- [Directions for this task]:
For the entries below, print exactly the lines between the line holding "What do you see at coordinates (587, 197)" and the line holding "Task: Click on the Hemleverans", inclusive, and nothing else.

Stored data entries:

■ ■ ■ ■ ■ ■ ■

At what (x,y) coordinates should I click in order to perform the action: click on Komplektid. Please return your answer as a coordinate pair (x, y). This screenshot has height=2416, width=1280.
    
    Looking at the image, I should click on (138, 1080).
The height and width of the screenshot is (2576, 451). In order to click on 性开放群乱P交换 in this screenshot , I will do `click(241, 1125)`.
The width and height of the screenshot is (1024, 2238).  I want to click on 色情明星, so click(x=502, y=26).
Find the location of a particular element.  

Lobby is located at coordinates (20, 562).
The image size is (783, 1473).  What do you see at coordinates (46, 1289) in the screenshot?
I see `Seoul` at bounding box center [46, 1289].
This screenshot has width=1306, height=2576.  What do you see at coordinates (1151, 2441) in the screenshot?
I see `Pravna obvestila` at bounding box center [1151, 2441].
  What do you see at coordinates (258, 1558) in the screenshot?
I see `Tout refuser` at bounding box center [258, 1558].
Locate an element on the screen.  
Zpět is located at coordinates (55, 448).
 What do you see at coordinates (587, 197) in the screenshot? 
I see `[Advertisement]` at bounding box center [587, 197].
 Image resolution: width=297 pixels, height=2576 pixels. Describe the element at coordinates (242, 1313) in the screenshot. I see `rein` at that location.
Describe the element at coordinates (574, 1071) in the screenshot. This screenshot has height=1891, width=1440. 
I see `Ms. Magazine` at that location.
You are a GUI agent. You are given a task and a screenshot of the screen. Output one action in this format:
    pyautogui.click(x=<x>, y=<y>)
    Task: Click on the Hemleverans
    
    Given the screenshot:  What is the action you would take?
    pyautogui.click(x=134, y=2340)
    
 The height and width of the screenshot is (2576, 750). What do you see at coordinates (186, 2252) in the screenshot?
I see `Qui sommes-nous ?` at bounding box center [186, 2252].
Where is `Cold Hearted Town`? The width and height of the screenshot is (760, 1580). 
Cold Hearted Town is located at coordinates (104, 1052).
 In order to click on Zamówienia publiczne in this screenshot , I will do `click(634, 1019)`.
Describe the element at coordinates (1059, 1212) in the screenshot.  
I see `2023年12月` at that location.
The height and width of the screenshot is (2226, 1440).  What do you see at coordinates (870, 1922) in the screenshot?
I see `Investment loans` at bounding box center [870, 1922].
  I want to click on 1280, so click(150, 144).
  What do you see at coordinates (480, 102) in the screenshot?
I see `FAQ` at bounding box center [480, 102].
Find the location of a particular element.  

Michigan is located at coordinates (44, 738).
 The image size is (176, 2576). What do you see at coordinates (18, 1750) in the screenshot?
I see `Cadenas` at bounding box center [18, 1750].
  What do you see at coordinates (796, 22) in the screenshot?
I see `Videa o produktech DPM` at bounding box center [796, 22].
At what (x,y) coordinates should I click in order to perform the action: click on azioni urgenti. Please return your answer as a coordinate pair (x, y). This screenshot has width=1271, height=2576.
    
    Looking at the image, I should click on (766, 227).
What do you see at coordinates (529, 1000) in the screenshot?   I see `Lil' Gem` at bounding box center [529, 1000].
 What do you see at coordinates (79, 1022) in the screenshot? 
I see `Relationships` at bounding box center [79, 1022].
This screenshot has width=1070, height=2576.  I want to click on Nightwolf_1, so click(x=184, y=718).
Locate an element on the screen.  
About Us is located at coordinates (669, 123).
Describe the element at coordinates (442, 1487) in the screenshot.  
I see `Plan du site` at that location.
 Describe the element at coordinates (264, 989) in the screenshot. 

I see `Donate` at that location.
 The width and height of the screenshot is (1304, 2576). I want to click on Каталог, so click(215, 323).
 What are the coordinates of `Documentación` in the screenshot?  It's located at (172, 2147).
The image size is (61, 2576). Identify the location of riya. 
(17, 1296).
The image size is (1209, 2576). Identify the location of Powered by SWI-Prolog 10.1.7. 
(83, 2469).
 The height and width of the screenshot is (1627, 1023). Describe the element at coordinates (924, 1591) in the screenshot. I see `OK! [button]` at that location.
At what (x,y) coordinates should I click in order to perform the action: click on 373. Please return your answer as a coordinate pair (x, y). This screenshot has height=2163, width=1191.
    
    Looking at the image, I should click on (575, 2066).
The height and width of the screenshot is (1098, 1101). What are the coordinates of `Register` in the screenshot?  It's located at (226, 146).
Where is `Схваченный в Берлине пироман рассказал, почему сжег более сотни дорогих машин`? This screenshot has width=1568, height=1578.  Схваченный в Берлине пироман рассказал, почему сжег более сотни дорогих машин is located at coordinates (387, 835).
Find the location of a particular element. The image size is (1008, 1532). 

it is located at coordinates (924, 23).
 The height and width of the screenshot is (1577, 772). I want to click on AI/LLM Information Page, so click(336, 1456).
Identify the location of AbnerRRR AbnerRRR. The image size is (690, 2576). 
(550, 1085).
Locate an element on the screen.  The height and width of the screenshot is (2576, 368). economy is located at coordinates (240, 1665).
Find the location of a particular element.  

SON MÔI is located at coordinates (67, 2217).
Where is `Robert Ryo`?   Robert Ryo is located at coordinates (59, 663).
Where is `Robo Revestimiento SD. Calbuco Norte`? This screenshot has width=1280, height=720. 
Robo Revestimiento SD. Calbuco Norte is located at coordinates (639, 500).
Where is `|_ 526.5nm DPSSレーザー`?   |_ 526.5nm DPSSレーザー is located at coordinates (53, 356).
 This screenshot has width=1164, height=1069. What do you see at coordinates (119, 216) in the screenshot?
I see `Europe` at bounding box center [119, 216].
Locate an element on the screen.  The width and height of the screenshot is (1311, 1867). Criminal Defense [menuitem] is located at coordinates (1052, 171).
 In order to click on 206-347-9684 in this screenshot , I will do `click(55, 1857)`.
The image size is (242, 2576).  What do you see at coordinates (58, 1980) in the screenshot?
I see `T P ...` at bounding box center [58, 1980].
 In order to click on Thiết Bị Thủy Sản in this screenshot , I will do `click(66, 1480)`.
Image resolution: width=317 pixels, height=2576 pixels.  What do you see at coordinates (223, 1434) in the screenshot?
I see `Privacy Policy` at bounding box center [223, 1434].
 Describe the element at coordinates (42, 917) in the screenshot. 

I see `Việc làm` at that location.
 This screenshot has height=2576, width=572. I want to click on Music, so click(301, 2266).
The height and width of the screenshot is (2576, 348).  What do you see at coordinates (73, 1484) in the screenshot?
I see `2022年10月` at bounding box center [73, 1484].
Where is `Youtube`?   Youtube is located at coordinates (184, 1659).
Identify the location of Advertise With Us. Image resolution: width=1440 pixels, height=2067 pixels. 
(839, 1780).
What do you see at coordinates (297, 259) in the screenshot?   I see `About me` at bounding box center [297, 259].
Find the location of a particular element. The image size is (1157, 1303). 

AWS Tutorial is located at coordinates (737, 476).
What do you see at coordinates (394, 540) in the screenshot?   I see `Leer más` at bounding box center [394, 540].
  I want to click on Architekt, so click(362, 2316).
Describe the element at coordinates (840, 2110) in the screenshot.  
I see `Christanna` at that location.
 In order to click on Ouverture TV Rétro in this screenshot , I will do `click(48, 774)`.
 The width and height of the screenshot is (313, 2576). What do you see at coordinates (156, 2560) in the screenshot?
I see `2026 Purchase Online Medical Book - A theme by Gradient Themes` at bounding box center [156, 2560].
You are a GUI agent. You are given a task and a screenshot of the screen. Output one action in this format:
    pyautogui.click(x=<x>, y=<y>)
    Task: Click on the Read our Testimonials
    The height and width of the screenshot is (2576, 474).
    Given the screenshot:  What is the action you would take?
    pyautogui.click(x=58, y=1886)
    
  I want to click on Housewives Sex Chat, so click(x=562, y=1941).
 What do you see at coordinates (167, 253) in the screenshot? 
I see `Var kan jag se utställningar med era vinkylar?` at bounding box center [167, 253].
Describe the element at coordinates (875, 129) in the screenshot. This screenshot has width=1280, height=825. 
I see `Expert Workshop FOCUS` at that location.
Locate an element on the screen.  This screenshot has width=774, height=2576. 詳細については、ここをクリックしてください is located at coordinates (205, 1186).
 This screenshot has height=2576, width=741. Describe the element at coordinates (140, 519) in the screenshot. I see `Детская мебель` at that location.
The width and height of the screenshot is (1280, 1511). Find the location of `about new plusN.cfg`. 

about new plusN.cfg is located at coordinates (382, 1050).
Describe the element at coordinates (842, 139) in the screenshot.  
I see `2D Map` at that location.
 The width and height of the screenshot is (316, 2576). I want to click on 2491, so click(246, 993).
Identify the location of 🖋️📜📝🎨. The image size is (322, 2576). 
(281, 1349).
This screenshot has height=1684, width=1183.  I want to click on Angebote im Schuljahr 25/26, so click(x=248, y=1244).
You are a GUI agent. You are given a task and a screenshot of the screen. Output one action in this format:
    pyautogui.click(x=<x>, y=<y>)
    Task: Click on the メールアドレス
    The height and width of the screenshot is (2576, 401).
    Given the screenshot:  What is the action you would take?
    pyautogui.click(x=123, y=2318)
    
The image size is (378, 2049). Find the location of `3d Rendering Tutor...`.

■ ■ ■ ■ ■ ■ ■

- [The completed task]:
 What do you see at coordinates (587, 197) in the screenshot? 
I see `[Advertisement]` at bounding box center [587, 197].
 Image resolution: width=297 pixels, height=2576 pixels. Describe the element at coordinates (242, 1313) in the screenshot. I see `rein` at that location.
Describe the element at coordinates (574, 1071) in the screenshot. This screenshot has height=1891, width=1440. 
I see `Ms. Magazine` at that location.
You are a GUI agent. You are given a task and a screenshot of the screen. Output one action in this format:
    pyautogui.click(x=<x>, y=<y>)
    Task: Click on the Hemleverans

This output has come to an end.